*** Opening of Records for the task ***

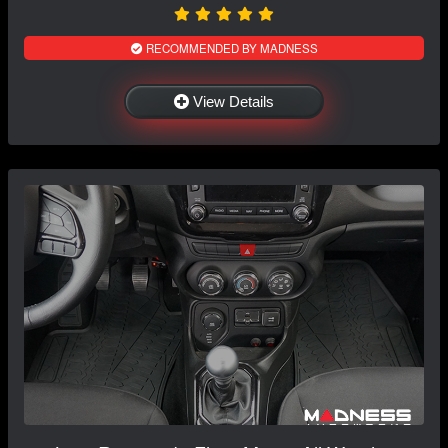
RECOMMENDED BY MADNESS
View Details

*** Close of Records for the task ***
*** Opening of Records for the task ***

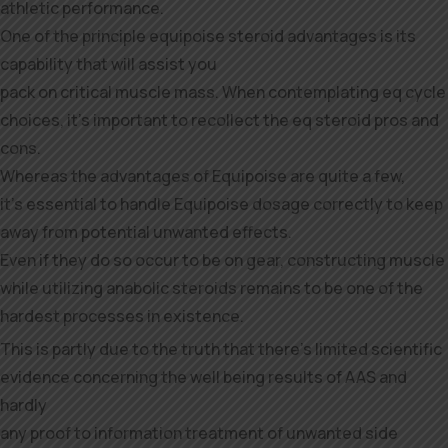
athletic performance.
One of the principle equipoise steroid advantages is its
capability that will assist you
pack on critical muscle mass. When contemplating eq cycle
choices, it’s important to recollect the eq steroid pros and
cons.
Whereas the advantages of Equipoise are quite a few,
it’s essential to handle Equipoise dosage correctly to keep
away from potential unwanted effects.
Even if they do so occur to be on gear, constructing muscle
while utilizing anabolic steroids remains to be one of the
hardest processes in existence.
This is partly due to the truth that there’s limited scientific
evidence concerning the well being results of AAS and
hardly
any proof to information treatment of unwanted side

*** Close of Records for the task ***

▸ **Task objective**: As listed above, the lines from the line with "choices, it’s important" to the line with "any proof to" are to be echoed exactly, with both ends included and nothing added.

▸ **Task result**:
choices, it’s important to recollect the eq steroid pros and
cons.
Whereas the advantages of Equipoise are quite a few,
it’s essential to handle Equipoise dosage correctly to keep
away from potential unwanted effects.
Even if they do so occur to be on gear, constructing muscle
while utilizing anabolic steroids remains to be one of the
hardest processes in existence.
This is partly due to the truth that there’s limited scientific
evidence concerning the well being results of AAS and
hardly
any proof to information treatment of unwanted side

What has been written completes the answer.